*** PROVIDED INFORMATION Section Begins ***

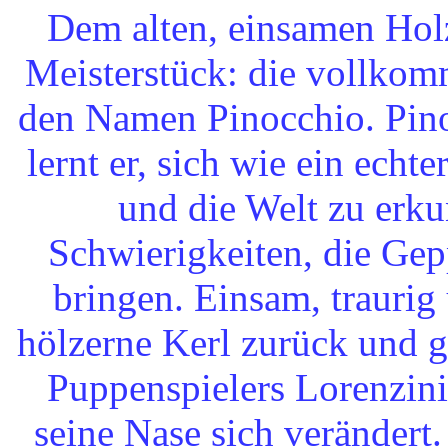
Dem alten, einsamen Holz
Meisterstück: die vollko
den Namen Pinocchio. Pinoc
lernt er, sich wie ein ech
und die Welt zu erk
Schwierigkeiten, die Gep
bringen. Einsam, traurig 
hölzerne Kerl zurück und g
Puppenspielers Lorenzini.
seine Nase sich verändert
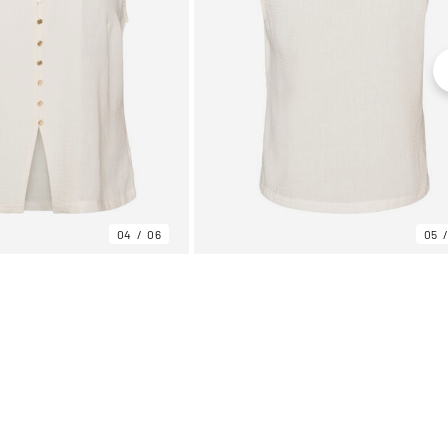
04
06
05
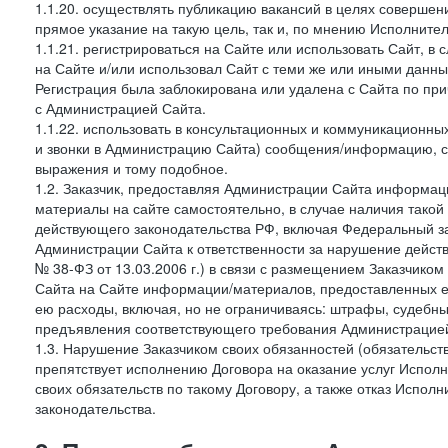
1.1.20. осуществлять публикацию вакансий в целях совершен
прямое указание на такую цель, так и, по мнению Исполните
1.1.21. регистрироваться на Сайте или использовать Сайт, в
на Сайте и/или использовал Сайт с теми же или иными данны
Регистрация была заблокирована или удалена с Сайта по пр
с Администрацией Сайта.
1.1.22. использовать в консультационных и коммуникационн
и звонки в Администрацию Сайта) сообщения/информацию, с
выражения и тому подобное.
1.2. Заказчик, предоставляя Администрации Сайта информ
материалы на сайте самостоятельно, в случае наличия такой
действующего законодательства РФ, включая Федеральный за
Администрации Сайта к ответственности за нарушение дейс
№ 38-ФЗ от 13.03.2006 г.) в связи с размещением Заказчи
Сайта на Сайте информации/материалов, предоставленных е
ею расходы, включая, но не ограничиваясь: штрафы, судебны
предъявления соответствующего требования Администрацией 
1.3. Нарушение Заказчиком своих обязанностей (обязательс
препятствует исполнению Договора на оказание услуг Испол
своих обязательств по такому Договору, а также отказ Испо
законодательства.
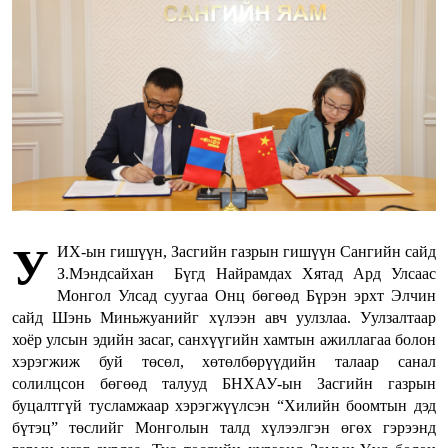
У
ИХ-ын гишүүн, Засгийн газрын гишүүн Сангийн сайд
З.Мэндсайхан Бүгд Найрамдах Хятад Ард Улсаас
Монгол Улсад суугаа Онц бөгөөд Бүрэн эрхт Элчин
сайд Шэнь Миньжуанийг хүлээн авч уулзлаа. Уулзалтаар
хоёр улсын эдийн засаг, санхүүгийн хамтын ажиллагаа болон
хэрэгжиж буй төсөл, хөтөлбөрүүдийн талаар санал
солилцсон бөгөөд талууд БНХАУ-ын Засгийн газрын
буцалтгүй тусламжаар хэрэгжүүлсэн “Хилийн боомтын дэд
бүтэц” төслийг Монголын талд хүлээлгэн өгөх гэрээнд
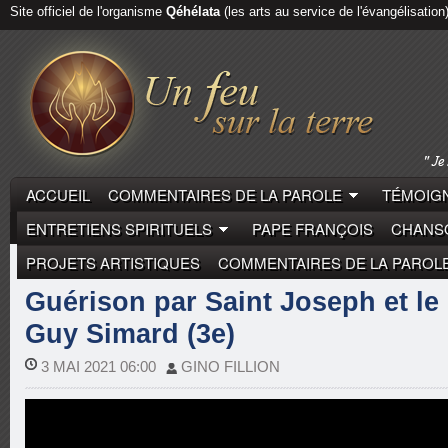
Site officiel de l'organisme
Qéhélata
(les arts au service de l'évangélisation
ACCUEIL
COMMENTAIRES DE LA PAROLE
TÉMOIGN
ENTRETIENS SPIRITUELS
PAPE FRANÇOIS
CHANSO
PROJETS ARTISTIQUES
COMMENTAIRES DE LA PAROL
CONSACRÉS
PÈRE GUY SIMARD
TÉMOIGNAGES DE 
Guérison par Saint Joseph et le 
Guy Simard (3e)
3 MAI 2021 06:00
GINO FILLION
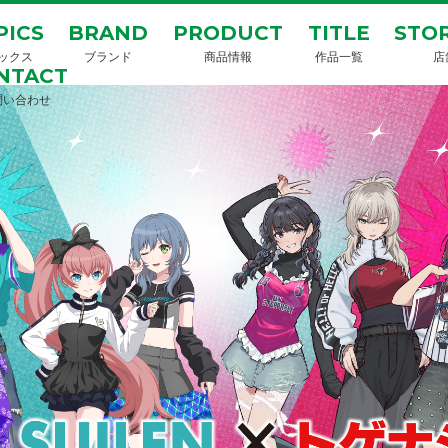
PICS
BRAND
PRODUCT
TITLE
STOR
ックス
ブランド
商品情報
作品一覧
店
NTACT
問い合わせ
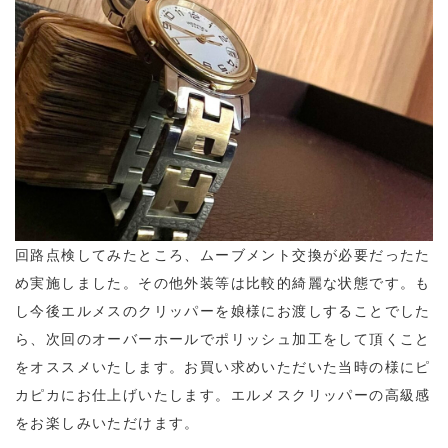
回路点検してみたところ、ムーブメント交換が必要だったた
め実施しました。その他外装等は比較的綺麗な状態です。も
し今後エルメスのクリッパーを娘様にお渡しすることでした
ら、次回のオーバーホールでポリッシュ加工をして頂くこと
をオススメいたします。お買い求めいただいた当時の様にピ
カピカにお仕上げいたします。エルメスクリッパーの高級感
をお楽しみいただけます。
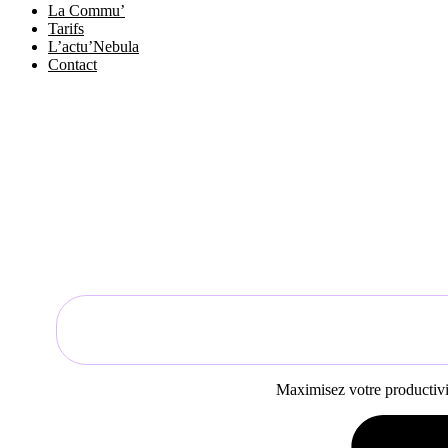
La Commu’
Tarifs
L’actu’Nebula
Contact
Maximisez votre productivit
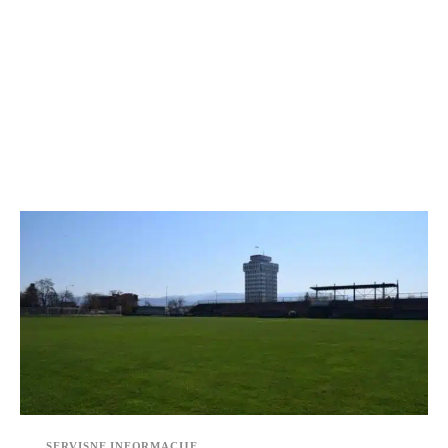
SERVISNE INFORMACIJE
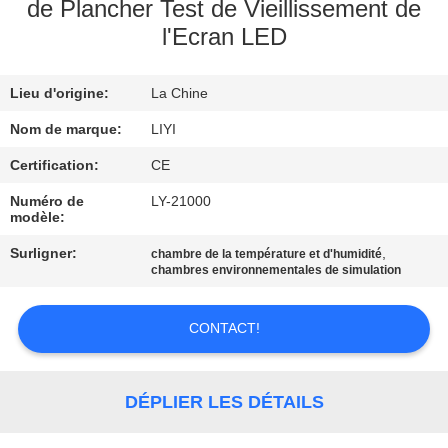
de Plancher Test de Vieillissement de
l'Ecran LED
CONTRÔLE
DE
Lieu d'origine:
La Chine
QUALITÉ
Nom de marque:
LIYI
CONTACTEZ-
Certification:
CE
NOUS
Numéro de
LY-21000
modèle:
Surligner:
,
chambre de la température et d'humidité
DEMANDEZ
chambres environnementales de simulation
UNE
CITATION
CONTACT!
PLAN
DÉPLIER LES DÉTAILS
DU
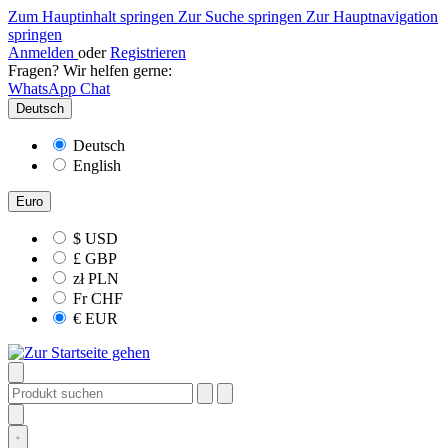
Zum Hauptinhalt springen
Zur Suche springen
Zur Hauptnavigation
springen
Anmelden
oder
Registrieren
Fragen? Wir helfen gerne:
WhatsApp Chat
Deutsch
Deutsch
English
Euro
$
USD
£
GBP
zł
PLN
Fr
CHF
€
EUR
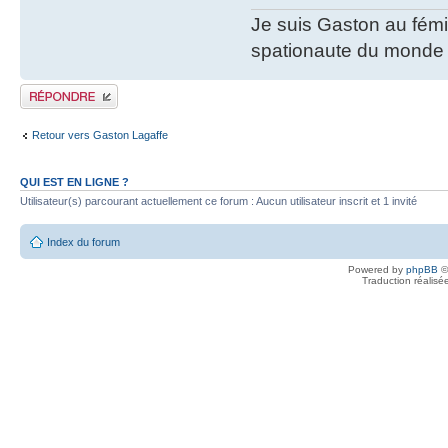
Je suis Gaston au fémi
spationaute du monde 
Publier une réponse
Retour vers Gaston Lagaffe
QUI EST EN LIGNE ?
Utilisateur(s) parcourant actuellement ce forum : Aucun utilisateur inscrit et 1 invité
Index du forum
Powered by
phpBB
©
Traduction réalisé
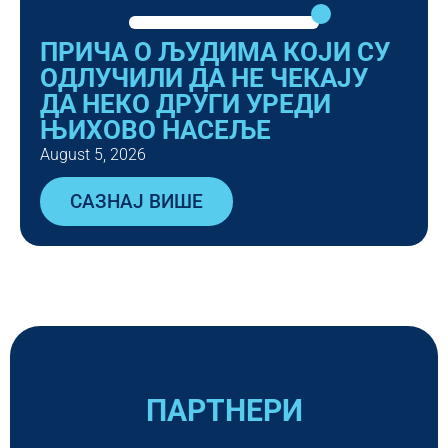
ПРИЧА О ЉУДИМА КОЈИ СУ
ОДЛУЧИЛИ ДА НЕ ЧЕКАЈУ
ДА НЕКО ДРУГИ УРЕДИ
ЊИХОВО НАСЕЉЕ
August 5, 2026
САЗНАЈ ВИШЕ
ПАРТНЕРИ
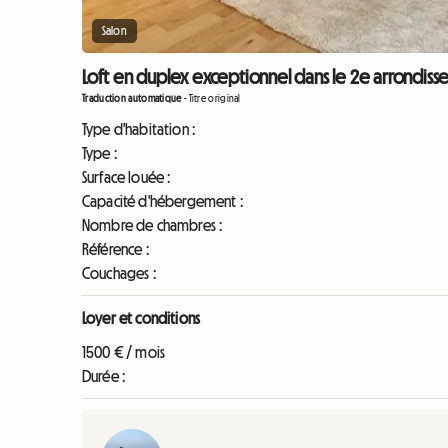
Salon
Loft en duplex exceptionnel dans le 2e arrondisse
Traduction automatique
-
Titre original
Type d'habitation :
Type :
Surface louée :
Capacité d'hébergement :
Nombre de chambres :
Référence :
Couchages :
Loyer et conditions
1500 € / mois
Durée :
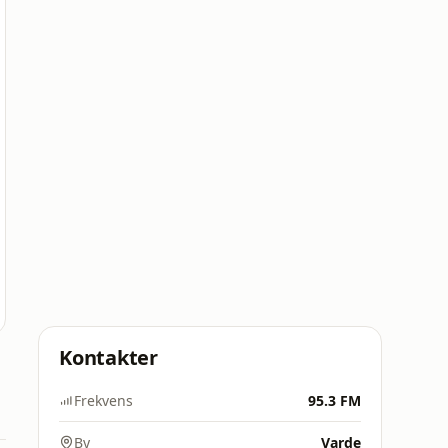
Kontakter
Frekvens
95.3 FM
By
Varde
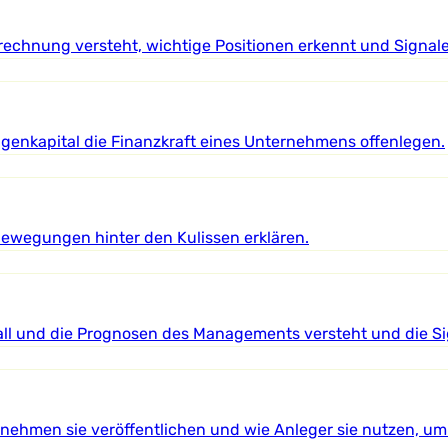
echnung versteht, wichtige Positionen erkennt und Signale id
igenkapital die Finanzkraft eines Unternehmens offenlegen.
dbewegungen hinter den Kulissen erklären.
fall und die Prognosen des Managements versteht und die Sig
nehmen sie veröffentlichen und wie Anleger sie nutzen, um 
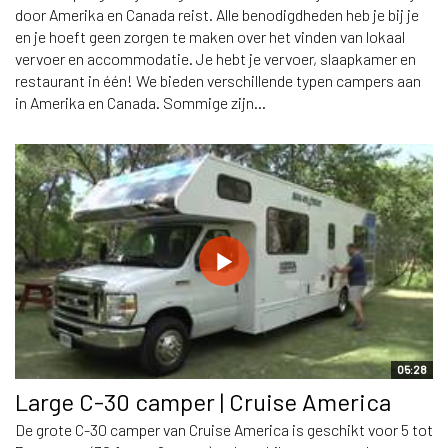
door Amerika en Canada reist. Alle benodigdheden heb je bij je
en je hoeft geen zorgen te maken over het vinden van lokaal
vervoer en accommodatie. Je hebt je vervoer, slaapkamer en
restaurant in één! We bieden verschillende typen campers aan
in Amerika en Canada. Sommige zijn...
05:28
Large C-30 camper | Cruise America
De grote C-30 camper van Cruise America is geschikt voor 5 tot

*** PROVIDED INFORMATION Section Ends ***

_ASSIGNMENT_
In the records above, locate every line with the string "Администрацией" and copy it.

_OUTPUT BELOW_
с Администрацией Сайта.
предъявления соответствующего требования Администрацией 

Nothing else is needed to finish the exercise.